Les jours passaient, les mois et puis les années, les écailles de mes ailes poussèrent, ma queue blanchâtre et mes cornes également. Je ne ressemblais à rien, à rien de connu dans ce monde, je n’étais que le fruit d’une expérience raté et tout le monde voyait en moi une abomination. Dans ma cellule froide du cachot, au tout dernier sous-sol de la tour noire, personne ne savait que j’existais.
Personne sauf lui. Il me jaugeait de ses yeux abandonnés de toute émotion, mais il m’apportait à manger, il m’obligeait à me lever, à me soigner. Il semblait voir en moi quelque chose. Quelque chose que personne d’autre n’avait vue. J’ignorais quoi, mais je prenais tout ce qu’il me donnait, dans le seul espoir qu’un jour, je pourrais lui planter un couteau dans la gorge, que je puisse m’enfuir de ces cachots puants pour aller quelque part, n’importe où pourvu que ce ne soit pas ici.
Et puis un jour, il franchit le pas. Il ouvrit la porte de ma cellule, mais il n’était pas seul.
«
Qu’avez-vous fait ? C’est un acte contre-nature ! La transmutation strygienne est formellement interdite ! Vous serez puni vous, et toute votre caste, pour ce que vous avez fait. Vous en rendrez compte devant Zéphalia. »
Et pour la première fois depuis toutes ces années, je pus voir de la peur dans le regard de mon geôlier.
«
Que ferez-vous d’elle ? Elle est presque parfaite ! Nous touchions au but ! -
Eh bien elle n’aurait jamais dû voir le jour, elle sera exécutée à l’aube, Adepte du Cri. »
Et l’exécuteur quitta la cellule, prêt à faire son rapport. Laissant seul avec moi le stryge qui m’avait caché au plus profond des profondeurs des cachots de la tour noire.
Recroquevillée dans un coin de la pièce putride, je le regardais d’un œil mauvais, alors qu’il semblait terrifié et indécis.
«
Marhiser ne t’a pas épargnée pour rien, breloque désarticulée. Singalia… J’ai relevé la tête, plus personne ne m’avait appelé par mon prénom depuis bien longtemps, j’étais d’ailleurs surprise que ce jeune Adepte du Cri, ayant passé toutes les épreuves des exécuteurs sans pour autant y adhérer vraiment, le connaisse.

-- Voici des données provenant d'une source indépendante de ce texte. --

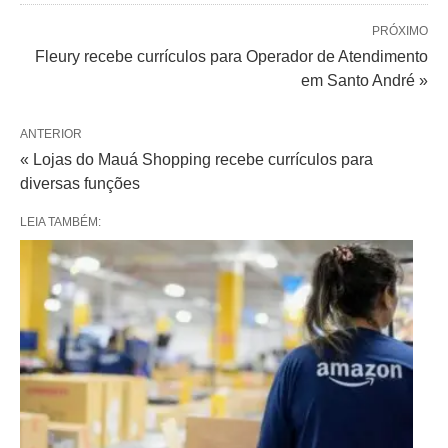
PRÓXIMO
Fleury recebe currículos para Operador de Atendimento
em Santo André »
ANTERIOR
« Lojas do Mauá Shopping recebe currículos para
diversas funções
LEIA TAMBÉM:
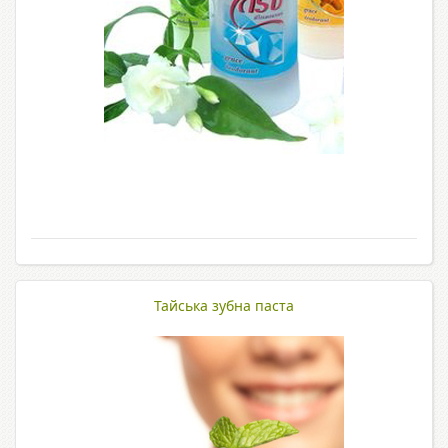
Тайська зубна паста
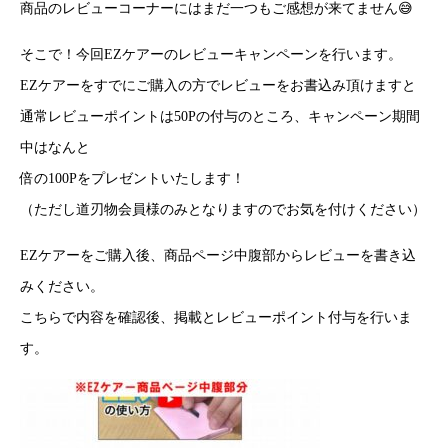
商品のレビューコーナーにはまだ一つもご感想が来てません😅
そこで！今回EZケアーのレビューキャンペーンを行います。
EZケアーをすでにご購入の方でレビューをお書込み頂けますと
通常レビューポイントは50Pの付与のところ、キャンペーン期間
中はなんと
倍の100Pをプレゼントいたします！
（ただし道刃物会員様のみとなりますのでお気を付けください）
EZケアーをご購入後、商品ページ中腹部からレビューを書き込
みください。
こちらで内容を確認後、掲載とレビューポイント付与を行いま
す。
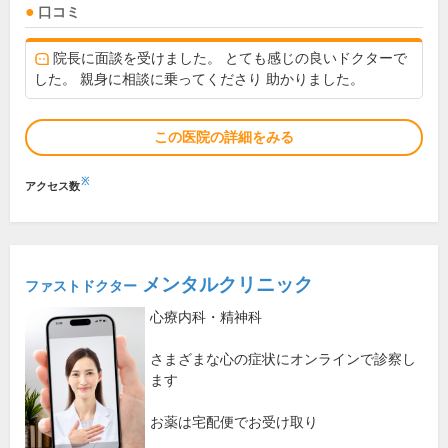
口コミ
院長に面談を受けました。 とても感じの良いドクターで
した。 親身に相談に乗ってくださり 助かりました。
この医院の詳細をみる
※
アクセス数
メンタルクリニック
ファストドクター
心療内科・精神科
さまざまな心の症状にオンラインで診察し
ます
お薬は宅配便でお受け取り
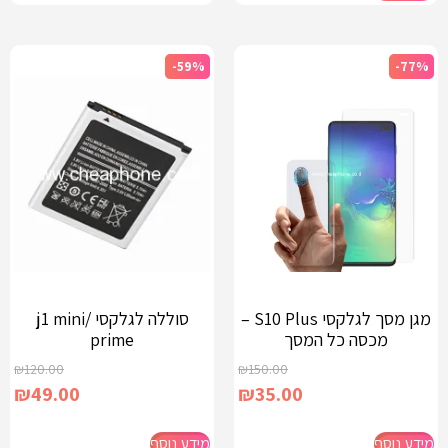
-59%
-77%
מגן מסך לגלקסי S10 Plus –
סוללה לגלקסי j1 mini/
מכסה כל המסך
prime
₪
120.00
₪
150.00
₪
49.00
₪
35.00
מידע נוסף
מידע נוסף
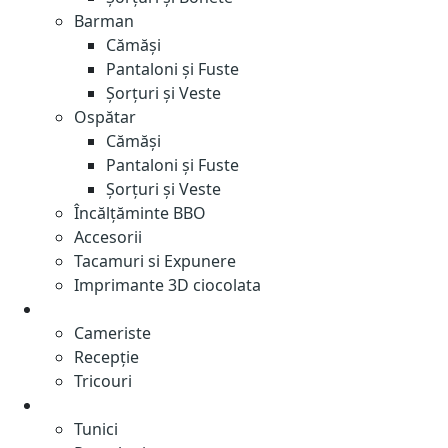
Barman
Cămăși
Pantaloni și Fuste
Șorțuri și Veste
Ospătar
Cămăși
Pantaloni și Fuste
Șorțuri și Veste
Încălțăminte BBO
Accesorii
Tacamuri si Expunere
Imprimante 3D ciocolata
Hotel
Cameriste
Recepție
Tricouri
Beauty- SPA
Tunici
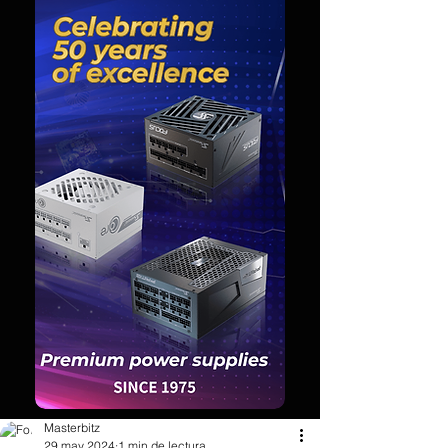
Masterbitz
29 may 2024
1 min de lectura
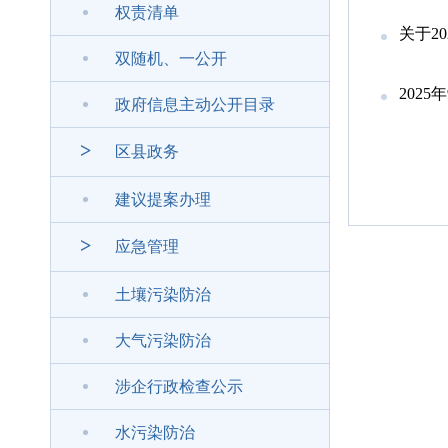
权责清单
关于2
双随机、一公开
202
政府信息主动公开目录
>
区县政务
建议提案办理
>
应急管理
土壤污染防治
大气污染防治
涉企行政检查公示
水污染防治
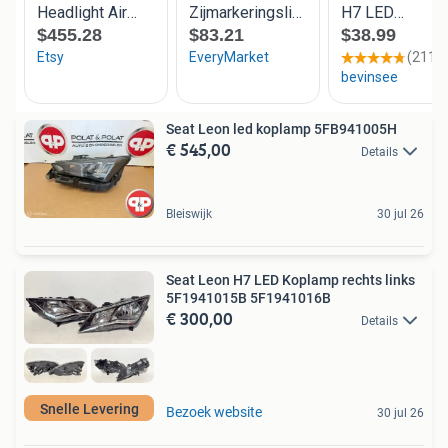
Seat Leon led koplamp 5FB941005H
€ 545,00
Details
Bleiswijk
30 jul 26
Seat Leon H7 LED Koplamp rechts links
5F1941015B 5F1941016B
€ 300,00
Details
Snelle Levering
Bezoek website
30 jul 26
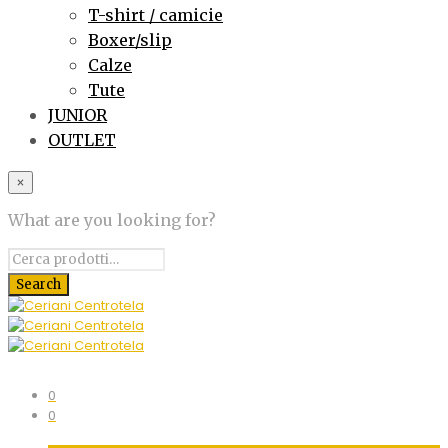
T-shirt / camicie
Boxer/slip
Calze
Tute
JUNIOR
OUTLET
×
What are you looking for?
0
0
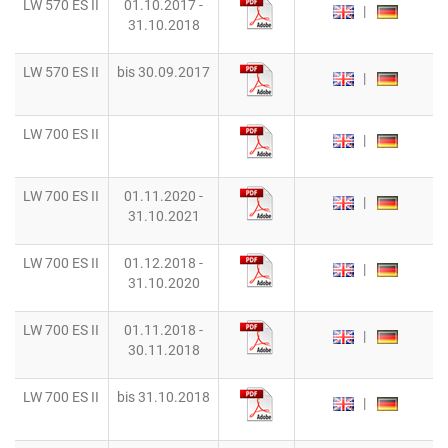
LW 570 ES II
01.10.2017 -
|
31.10.2018
LW 570 ES II
bis 30.09.2017
|
LW 700 ES II
|
LW 700 ES II
01.11.2020 -
|
31.10.2021
LW 700 ES II
01.12.2018 -
|
31.10.2020
LW 700 ES II
01.11.2018 -
|
30.11.2018
LW 700 ES II
bis 31.10.2018
|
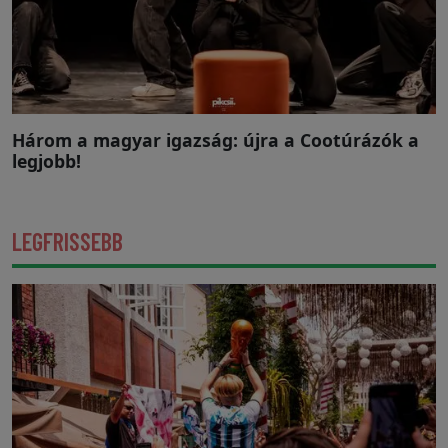
Három a magyar igazság: újra a Cootúrázók a
legjobb!
LEGFRISSEBB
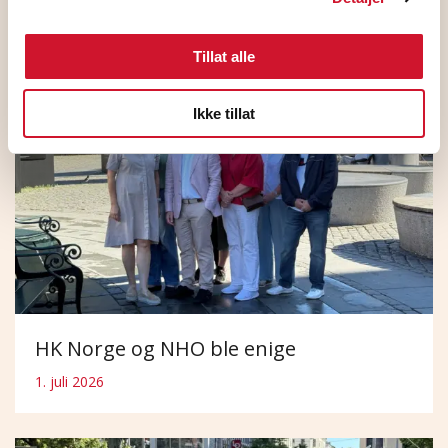
5. august 2026
Tillat alle
Ikke tillat
HK Norge og NHO ble enige
1. juli 2026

Je vais te faire sortir d’ici. »
Je voulais le tuer, je voulais lui arracher chacune de ses belles plumes immaculées une part une et lui faire subir toutes les souffrances que lui, m’avait fait subir durant toutes ces années. Je voulais le voir hurler, pleurer, supplier qu’on l’achève comme j’avais pu le faire à maintes reprises. Mais là, tout de suite, il m’offrait la liberté… Pourquoi ?
«
Ne réfléchis pas trop, ton temps est compté. » Soupira-t-il d’un ton froid. Il avait raison. Mais mes pieds n’étaient pas bien musclés. Mes membres se mirent bien vite à trembler à chacun de mes pas tandis que nous traversions les cachots de la tour noire, un drap en partie rongé par les mythes me recouvrant le corps. Ce même corps abominable que je détestais tant.